──────── DATA FOR THIS TASK ────────

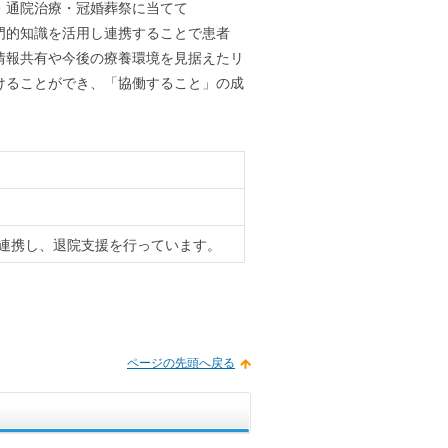
・通院治療・冠婚葬祭に当てて
門的知識を活用し連携することで患者
情報共有や今後の療養環境を見据えたリ
けることができ、「協働すること」の成
と連携し、退院支援を行っています。
ページの先頭へ戻る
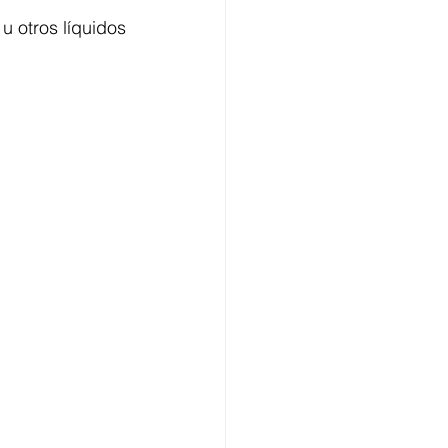
 otros líquidos 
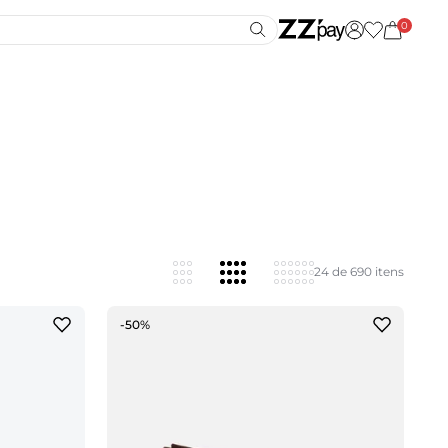
0
24 de 690 itens
-50%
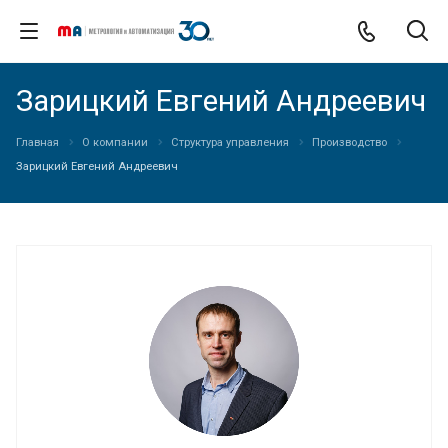
Зарицкий Евгений Андреевич
Главная
О компании
Структура управления
Производство
Зарицкий Евгений Андреевич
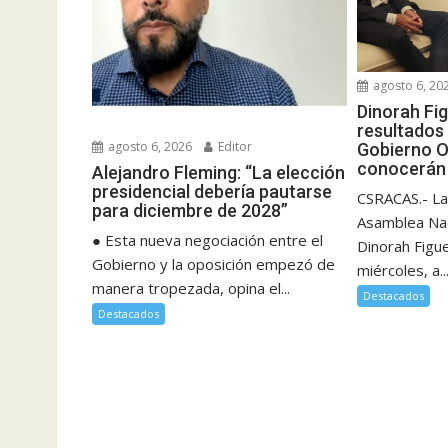
agosto 6, 20
Dinorah Fi
resultados 
agosto 6, 2026
Editor
Gobierno O
conocerán 
Alejandro Fleming: “La elección
presidencial debería pautarse
CSRACAS.- La
para diciembre de 2028”
Asamblea Nac
● Esta nueva negociación entre el
Dinorah Figu
Gobierno y la oposición empezó de
miércoles, a..
manera tropezada, opina el...
Destacados
Destacados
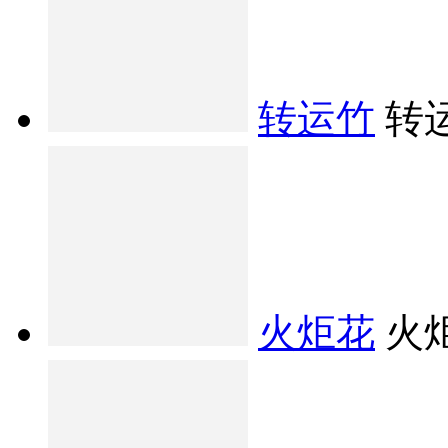
转运竹
转
火炬花
火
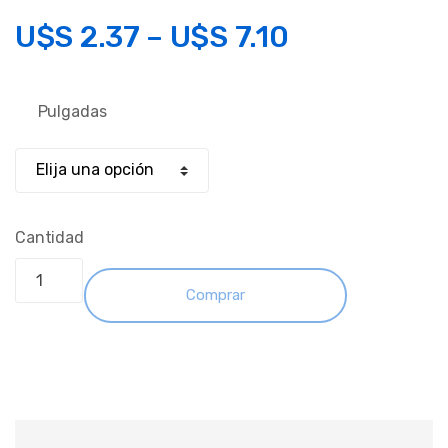
U$S
2.37
–
U$S
7.10
Pulgadas
Cantidad
Comprar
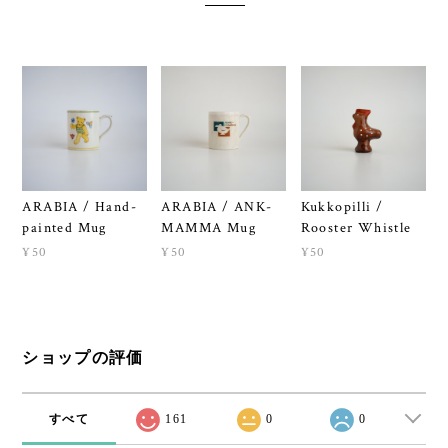
ARABIA / Hand-
ARABIA / ANK-
Kukkopilli /
painted Mug
MAMMA Mug
Rooster Whistle
¥50
¥50
¥50
ショップの評価
すべて
161
0
0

────────

* _PROBLEM DESCRIPTION_: Which of the lines above hold the word "Gobierno"? Copy each one.

* _RESPONSE FOR THIS EXERCISE_:
Gobierno O
Gobierno y la oposición empezó de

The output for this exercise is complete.